TASK DIRECTIONS
With the line containing "Marketing Art Strategy Guide (64, 2406)" as the starting point, output the remaining lines of the data exactly as they are, through the last.

═════ SUPPLIED ENTRIES

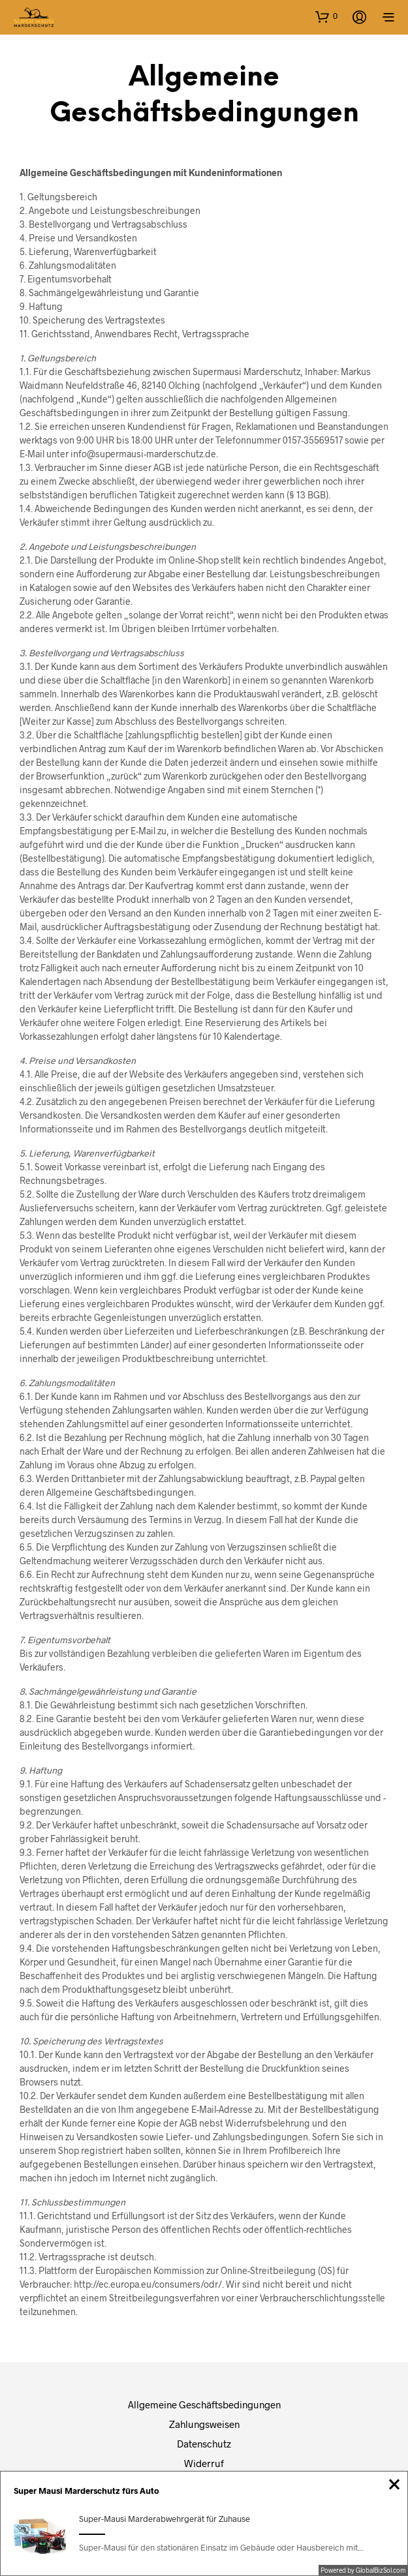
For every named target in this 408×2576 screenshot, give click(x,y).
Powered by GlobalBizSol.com (363, 2570)
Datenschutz (204, 2443)
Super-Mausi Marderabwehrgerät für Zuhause (164, 2518)
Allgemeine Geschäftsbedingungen (204, 2404)
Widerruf (204, 2463)
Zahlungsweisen (204, 2424)
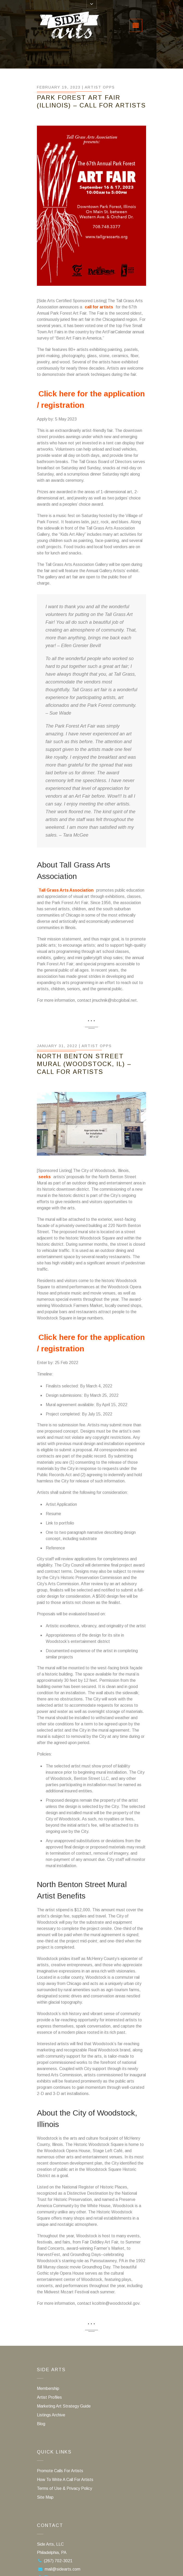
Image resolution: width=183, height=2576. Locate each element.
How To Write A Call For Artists (65, 2479)
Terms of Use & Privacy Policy (64, 2488)
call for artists (99, 307)
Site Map (45, 2497)
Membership (48, 2388)
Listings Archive (51, 2415)
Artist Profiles (49, 2397)
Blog (41, 2424)
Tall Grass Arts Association (66, 890)
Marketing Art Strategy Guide (64, 2406)
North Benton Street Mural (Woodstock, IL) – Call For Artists (84, 1064)
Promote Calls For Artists (60, 2471)
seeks (44, 1177)
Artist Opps (100, 87)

══════════

WORKED SOLUTION
Marketing Art Strategy Guide (64, 2406)
North Benton Street Mural (Woodstock, IL) – Call For Artists (84, 1064)
Promote Calls For Artists (60, 2471)
seeks (44, 1177)
Artist Opps (100, 87)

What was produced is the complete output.